(The records)

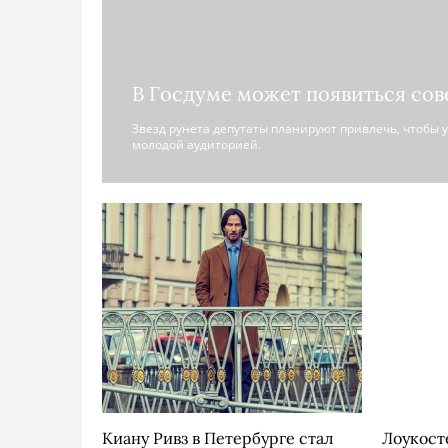
В Госдуме может появиться сов
Звезд рунета депутаты планируют привлечь, чтобы 
молодой аудиторией.
Киану Ривз в Петербурге стал
Лоукост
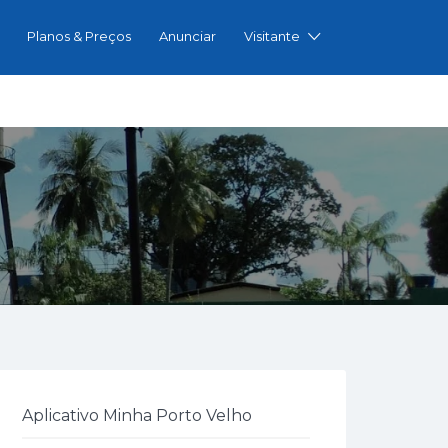
Planos & Preços
Anunciar
Visitante
Aplicativo Minha Porto Velho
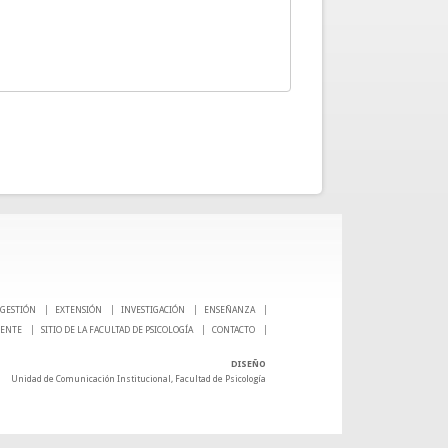
GESTIÓN
EXTENSIÓN
INVESTIGACIÓN
ENSEÑANZA
CENTE
SITIO DE LA FACULTAD DE PSICOLOGÍA
CONTACTO
DISEÑO
Unidad de Comunicación Institucional, Facultad de Psicología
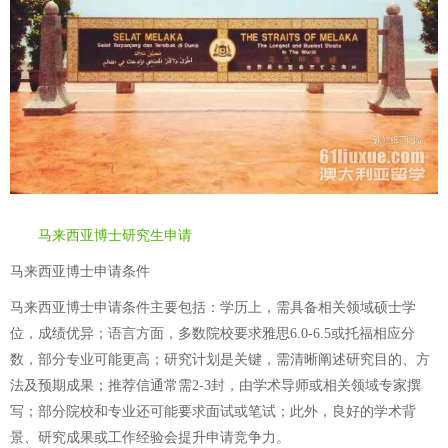
马来西亚博士研究生申请
马来西亚博士申请条件
马来西亚博士申请条件主要包括：学历上，需具备相关领域硕士学
位，成绩优异；语言方面，多数院校要求雅思6.0-6.5或托福相应分
数，部分专业可能更高；研究计划是关键，需清晰阐述研究目的、方
法及预期成果；推荐信通常需2-3封，由学术导师或相关领域专家撰
写；部分院校和专业还可能要求面试或笔试；此外，良好的学术背
景、研究成果或工作经验会提升申请竞争力。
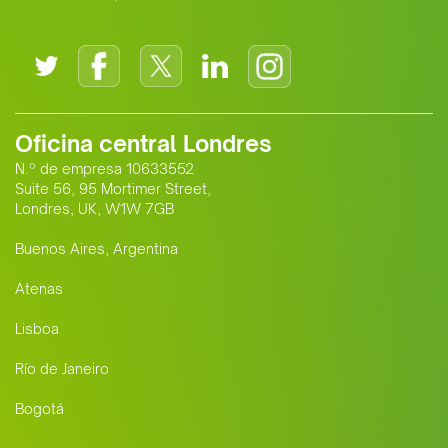
Oficina central Londres
N.º de empresa 10633552
Suite 56, 95 Mortimer Street,
Londres, UK, W1W 7GB
Buenos Aires, Argentina
Atenas
Lisboa
Río de Janeiro
Bogotá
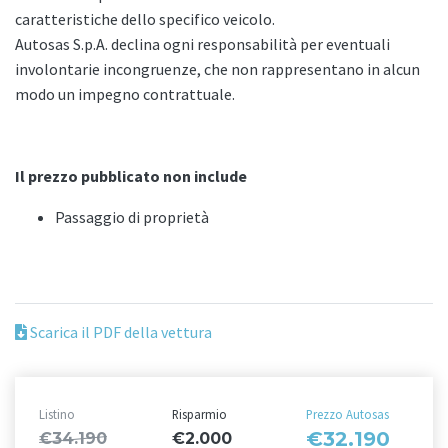
caratteristiche dello specifico veicolo.
Autosas S.p.A. declina ogni responsabilità per eventuali
involontarie incongruenze, che non rappresentano in alcun
modo un impegno contrattuale.
Il prezzo pubblicato non include
Passaggio di proprietà
Scarica il PDF della vettura
Listino
Risparmio
Prezzo Autosas
€32.190
€34.190
€2.000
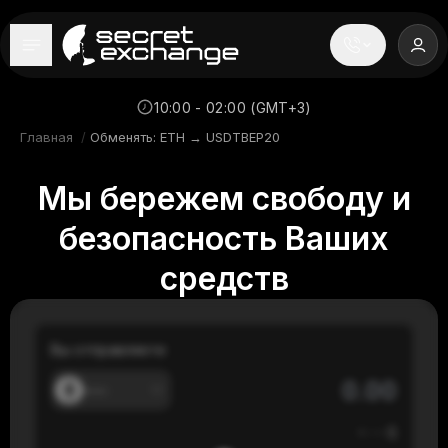
----
Главная
10:00 - 02:00 (GMT+3)
Главная
/
Обменять: ETH → USDTBEP20
Новости
Мы бережем свободу и
Репутация
безопасность Ваших
Поддержка
средств
FAQ
Вы отправляете
---
≈
---
$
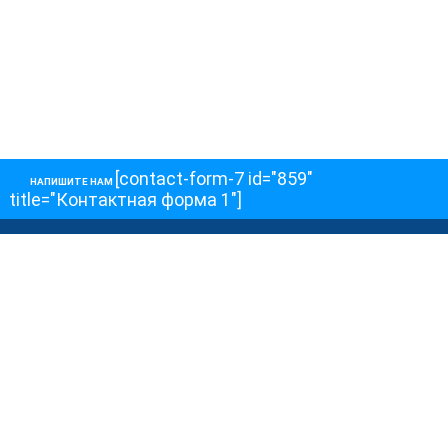
[contact-form-7 id="859"
НАПИШИТЕ НАМ
title="Контактная форма 1"]
О НАС
О телеканале
Как обойти блокировку
ОСТАЛЬНОЕ
Интервью
Колонки
Авторы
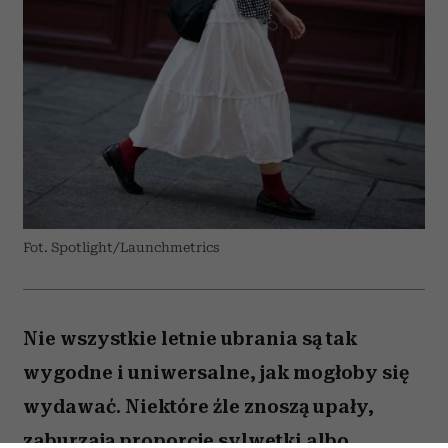
Fot. Spotlight/Launchmetrics
Nie wszystkie letnie ubrania są tak
wygodne i uniwersalne, jak mogłoby się
wydawać. Niektóre źle znoszą upały,
zaburzają proporcje sylwetki albo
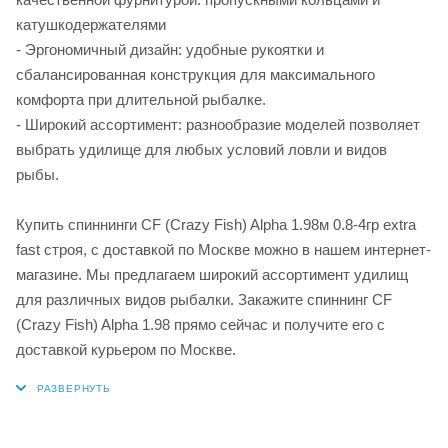
катушкодержателями
- Эргономичный дизайн: удобные рукоятки и
сбалансированная конструкция для максимального
комфорта при длительной рыбалке.
- Широкий ассортимент: разнообразие моделей позволяет
выбрать удилище для любых условий ловли и видов
рыбы.
Купить спиннинги CF (Crazy Fish) Alpha 1.98м 0.8-4гр extra
fast строя, с доставкой по Москве можно в нашем интернет-
магазине. Мы предлагаем широкий ассортимент удилищ
для различных видов рыбалки. Закажите спиннинг CF
(Crazy Fish) Alpha 1.98 прямо сейчас и получите его с
доставкой курьером по Москве.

(End The records)

Give exactly the lines above that run from the line with "Звезд рунета депутаты" to the line with "магазине. Мы предлагаем", both included, leaving every picture out.

__Problem solution__.
Звезд рунета депутаты планируют привлечь, чтобы 
молодой аудиторией.
Киану Ривз в Петербурге стал
Лоукост
Planos & Preços
Anunciar
Visitante
Aplicativo Minha Porto Velho
GESTIÓN
EXTENSIÓN
INVESTIGACIÓN
ENSEÑANZA
CENTE
SITIO DE LA FACULTAD DE PSICOLOGÍA
CONTACTO
DISEÑO
Unidad de Comunicación Institucional, Facultad de Psicología
马来西亚博士研究生申请
马来西亚博士申请条件
马来西亚博士申请条件主要包括：学历上，需具备相关领域硕士学
位，成绩优异；语言方面，多数院校要求雅思6.0-6.5或托福相应分
数，部分专业可能更高；研究计划是关键，需清晰阐述研究目的、方
法及预期成果；推荐信通常需2-3封，由学术导师或相关领域专家撰
写；部分院校和专业还可能要求面试或笔试；此外，良好的学术背
景、研究成果或工作经验会提升申请竞争力。
Oficina central Londres
N.º de empresa 10633552
Suite 56, 95 Mortimer Street,
Londres, UK, W1W 7GB
Buenos Aires, Argentina
Atenas
Lisboa
Río de Janeiro
Bogotá
caratteristiche dello specifico veicolo.
Autosas S.p.A. declina ogni responsabilità per eventuali
involontarie incongruenze, che non rappresentano in alcun
modo un impegno contrattuale.
Il prezzo pubblicato non include
Passaggio di proprietà
Scarica il PDF della vettura
Listino
Risparmio
Prezzo Autosas
€32.190
€34.190
€2.000
----
Главная
10:00 - 02:00 (GMT+3)
Главная
/
Обменять: ETH → USDTBEP20
Новости
Мы бережем свободу и
Репутация
безопасность Ваших
Поддержка
средств
FAQ
Вы отправляете
---
≈
---
$
[contact-form-7 id="859"
НАПИШИТЕ НАМ
title="Контактная форма 1"]
О НАС
О телеканале
Как обойти блокировку
ОСТАЛЬНОЕ
Интервью
Колонки
Авторы
Fot. Spotlight/Launchmetrics
Nie wszystkie letnie ubrania są tak
wygodne i uniwersalne, jak mogłoby się
wydawać. Niektóre źle znoszą upały,
zaburzają proporcje sylwetki albo
катушкодержателями
- Эргономичный дизайн: удобные рукоятки и
сбалансированная конструкция для максимального
комфорта при длительной рыбалке.
- Широкий ассортимент: разнообразие моделей позволяет
выбрать удилище для любых условий ловли и видов
рыбы.
Купить спиннинги CF (Crazy Fish) Alpha 1.98м 0.8-4гр extra
fast строя, с доставкой по Москве можно в нашем интернет-
магазине. Мы предлагаем широкий ассортимент удилищ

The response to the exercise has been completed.